Page images and extracted text
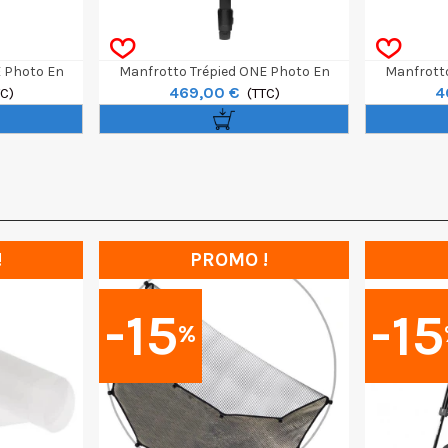
E Photo En
Manfrotto Trépied ONE Photo En
Manfrotto
469,00 €
4
TC)
Aluminium Avec Rotule Ball XPro
(TTC)
Aluminiu
!
PROMO !
-15
-15
%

What is expected:
Write out every record exactly. Leave the pictures out.

Exercise result:
E Photo En
Manfrotto Trépied ONE Photo En
Manfrotto
469,00 €
4
TC)
Aluminium Avec Rotule Ball XPro
(TTC)
Aluminiu
!
PROMO !
-15
-15
%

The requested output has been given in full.